What you will do: Your answer should hold every line of the records below that contains the string "EZVIZ".

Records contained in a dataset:

* * * *

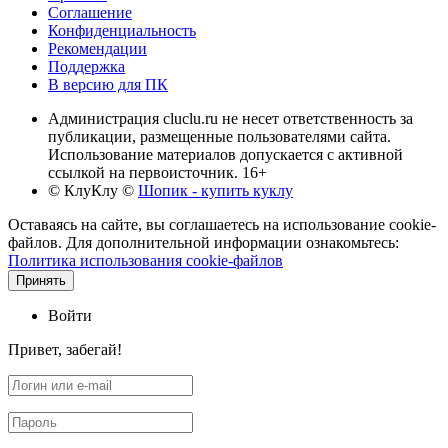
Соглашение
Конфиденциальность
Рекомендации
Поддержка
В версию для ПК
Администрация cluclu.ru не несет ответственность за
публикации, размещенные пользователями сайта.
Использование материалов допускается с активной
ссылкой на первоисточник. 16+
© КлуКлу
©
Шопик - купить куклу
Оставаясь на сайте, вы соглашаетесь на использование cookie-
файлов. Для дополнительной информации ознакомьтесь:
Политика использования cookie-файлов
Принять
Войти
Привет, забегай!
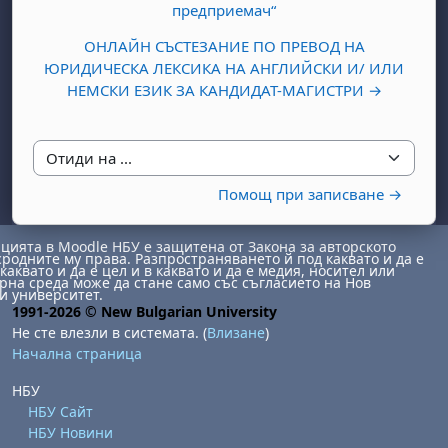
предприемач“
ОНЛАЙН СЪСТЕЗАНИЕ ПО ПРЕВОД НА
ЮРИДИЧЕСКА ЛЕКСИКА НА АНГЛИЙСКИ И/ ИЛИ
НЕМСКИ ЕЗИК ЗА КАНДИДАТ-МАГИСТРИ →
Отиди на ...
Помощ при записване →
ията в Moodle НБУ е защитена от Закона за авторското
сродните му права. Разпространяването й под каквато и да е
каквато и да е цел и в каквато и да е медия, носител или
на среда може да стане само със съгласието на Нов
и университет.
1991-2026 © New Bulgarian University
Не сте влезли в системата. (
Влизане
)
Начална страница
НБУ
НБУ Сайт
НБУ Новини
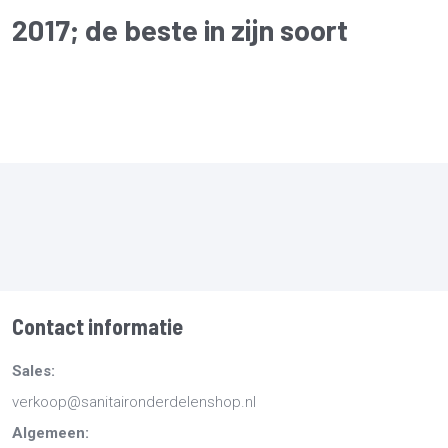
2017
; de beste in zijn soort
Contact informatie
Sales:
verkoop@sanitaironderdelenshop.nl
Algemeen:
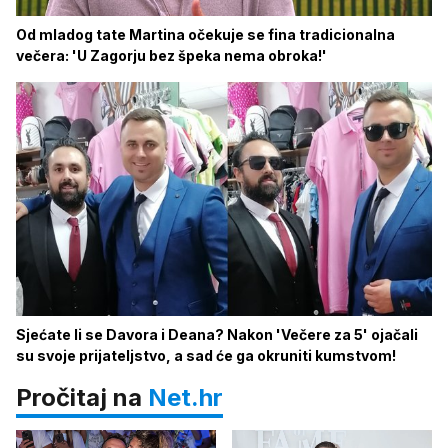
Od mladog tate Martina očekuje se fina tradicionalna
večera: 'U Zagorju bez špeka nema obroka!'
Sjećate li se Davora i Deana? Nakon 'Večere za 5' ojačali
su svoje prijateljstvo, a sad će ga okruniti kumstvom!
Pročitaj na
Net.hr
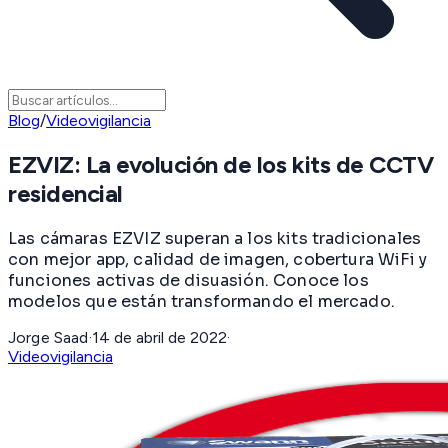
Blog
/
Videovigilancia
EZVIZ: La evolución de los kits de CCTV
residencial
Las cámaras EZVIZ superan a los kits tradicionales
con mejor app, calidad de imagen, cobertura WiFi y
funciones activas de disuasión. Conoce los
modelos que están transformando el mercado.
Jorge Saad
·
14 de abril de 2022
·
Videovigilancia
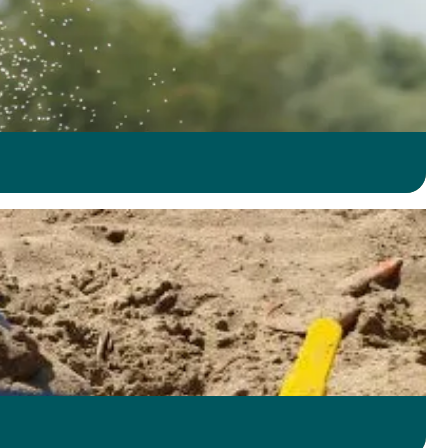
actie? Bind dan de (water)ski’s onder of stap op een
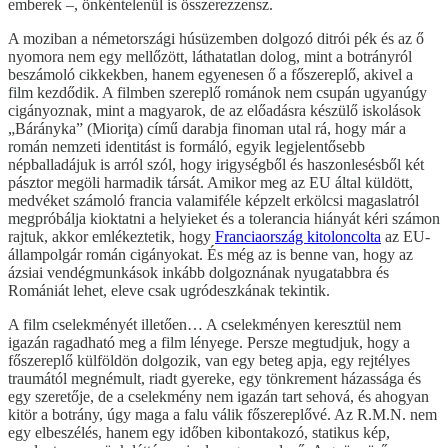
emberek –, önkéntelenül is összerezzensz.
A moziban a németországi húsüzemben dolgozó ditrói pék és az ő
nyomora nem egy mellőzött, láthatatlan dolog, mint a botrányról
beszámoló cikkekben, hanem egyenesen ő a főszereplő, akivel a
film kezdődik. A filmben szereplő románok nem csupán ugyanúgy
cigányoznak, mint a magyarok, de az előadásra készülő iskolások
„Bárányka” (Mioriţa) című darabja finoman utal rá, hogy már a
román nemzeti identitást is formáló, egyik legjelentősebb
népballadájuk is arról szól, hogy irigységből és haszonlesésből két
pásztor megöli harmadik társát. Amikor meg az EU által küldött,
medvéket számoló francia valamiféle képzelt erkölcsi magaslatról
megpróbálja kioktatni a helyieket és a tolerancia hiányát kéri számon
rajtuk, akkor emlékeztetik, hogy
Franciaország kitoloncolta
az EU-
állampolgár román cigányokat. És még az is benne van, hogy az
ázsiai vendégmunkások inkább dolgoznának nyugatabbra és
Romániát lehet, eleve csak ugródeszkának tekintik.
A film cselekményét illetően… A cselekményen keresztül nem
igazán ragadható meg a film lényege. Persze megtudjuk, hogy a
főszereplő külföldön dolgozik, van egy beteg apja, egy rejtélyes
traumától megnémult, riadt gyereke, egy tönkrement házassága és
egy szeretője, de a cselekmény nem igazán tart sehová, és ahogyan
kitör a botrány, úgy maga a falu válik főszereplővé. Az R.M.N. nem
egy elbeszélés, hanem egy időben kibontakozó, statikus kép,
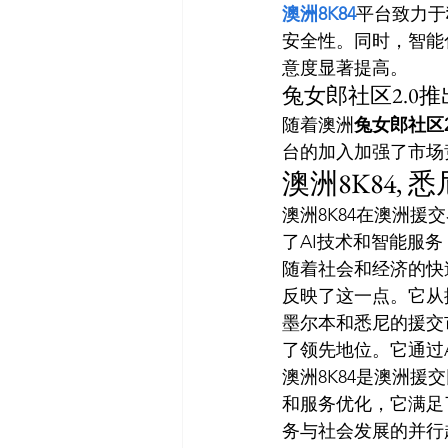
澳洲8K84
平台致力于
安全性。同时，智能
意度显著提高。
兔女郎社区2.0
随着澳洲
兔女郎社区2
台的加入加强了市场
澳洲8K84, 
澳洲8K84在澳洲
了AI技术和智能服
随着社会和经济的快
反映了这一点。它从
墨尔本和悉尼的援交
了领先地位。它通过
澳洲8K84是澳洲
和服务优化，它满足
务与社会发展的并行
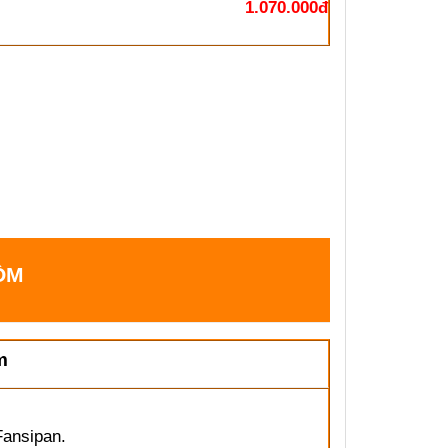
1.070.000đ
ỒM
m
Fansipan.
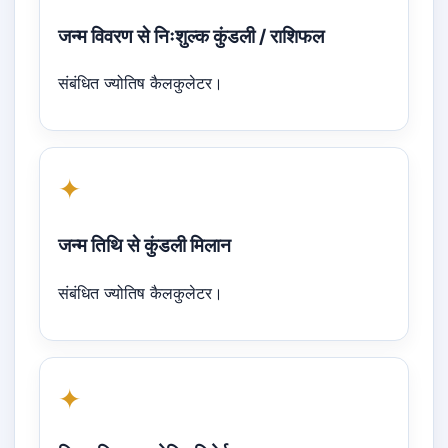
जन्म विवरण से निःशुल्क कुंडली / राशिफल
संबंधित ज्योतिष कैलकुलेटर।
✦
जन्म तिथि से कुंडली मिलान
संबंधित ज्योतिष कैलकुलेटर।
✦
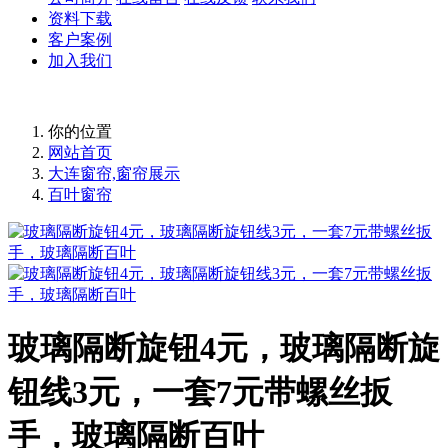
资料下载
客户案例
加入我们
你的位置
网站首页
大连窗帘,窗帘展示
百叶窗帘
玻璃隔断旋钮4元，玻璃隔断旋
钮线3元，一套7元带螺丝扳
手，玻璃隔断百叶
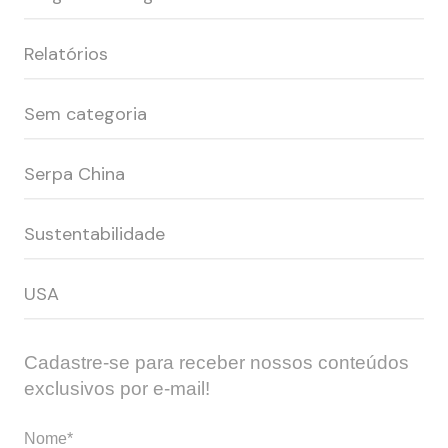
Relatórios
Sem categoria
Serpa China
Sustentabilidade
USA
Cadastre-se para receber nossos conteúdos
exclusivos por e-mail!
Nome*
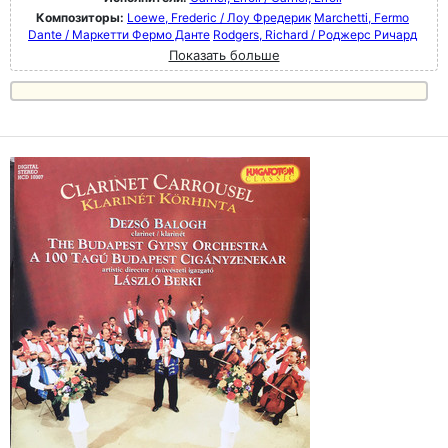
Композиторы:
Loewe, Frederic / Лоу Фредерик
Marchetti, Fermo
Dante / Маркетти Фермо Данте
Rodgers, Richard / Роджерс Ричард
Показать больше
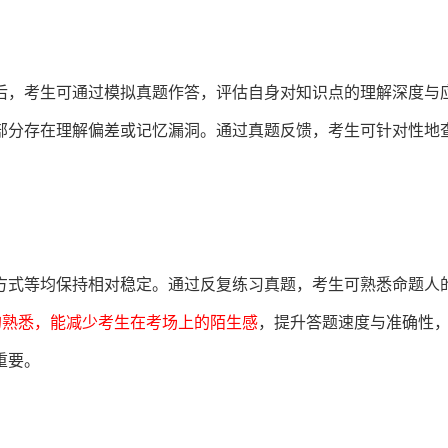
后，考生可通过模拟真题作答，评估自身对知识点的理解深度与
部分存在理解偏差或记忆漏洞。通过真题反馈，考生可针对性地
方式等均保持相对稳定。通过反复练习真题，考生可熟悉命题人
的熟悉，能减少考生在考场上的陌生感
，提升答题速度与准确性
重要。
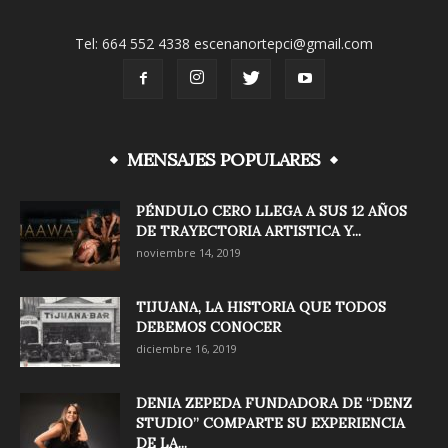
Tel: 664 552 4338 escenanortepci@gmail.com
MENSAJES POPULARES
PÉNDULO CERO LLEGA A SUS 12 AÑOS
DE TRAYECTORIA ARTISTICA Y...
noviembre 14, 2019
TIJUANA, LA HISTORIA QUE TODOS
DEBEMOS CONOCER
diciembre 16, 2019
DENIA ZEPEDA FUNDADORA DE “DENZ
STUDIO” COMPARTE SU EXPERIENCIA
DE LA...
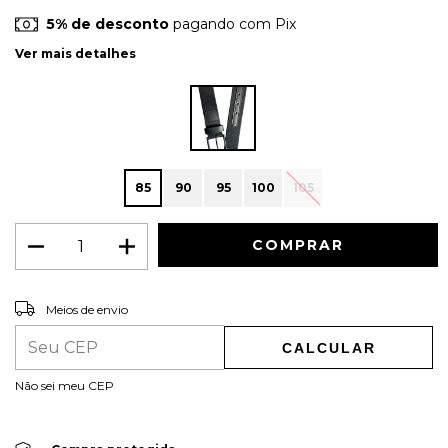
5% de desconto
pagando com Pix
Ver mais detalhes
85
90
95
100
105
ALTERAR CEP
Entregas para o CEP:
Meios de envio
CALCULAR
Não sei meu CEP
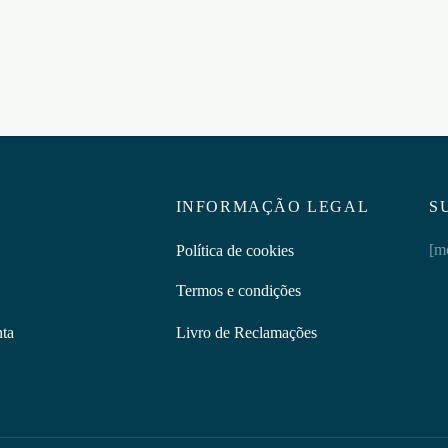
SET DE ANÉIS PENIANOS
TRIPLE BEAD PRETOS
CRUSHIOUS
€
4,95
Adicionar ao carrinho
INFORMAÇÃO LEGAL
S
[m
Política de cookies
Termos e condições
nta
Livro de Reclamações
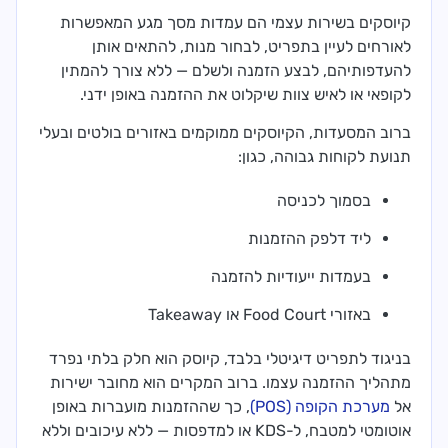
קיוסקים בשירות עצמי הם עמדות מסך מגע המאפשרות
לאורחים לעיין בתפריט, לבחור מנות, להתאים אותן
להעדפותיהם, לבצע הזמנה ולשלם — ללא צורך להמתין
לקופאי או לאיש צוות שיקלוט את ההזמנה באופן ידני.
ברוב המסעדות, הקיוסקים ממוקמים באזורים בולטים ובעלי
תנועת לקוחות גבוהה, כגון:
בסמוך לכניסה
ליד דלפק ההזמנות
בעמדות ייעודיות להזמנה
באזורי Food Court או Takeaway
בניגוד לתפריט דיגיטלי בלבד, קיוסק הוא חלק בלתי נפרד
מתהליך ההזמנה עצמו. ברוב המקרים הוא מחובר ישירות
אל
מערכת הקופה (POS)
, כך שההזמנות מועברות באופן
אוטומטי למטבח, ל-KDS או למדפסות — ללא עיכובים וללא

* * * *

Result for this task:
EZVIZ: La evolución de los kits de CCTV
Las cámaras EZVIZ superan a los kits tradicionales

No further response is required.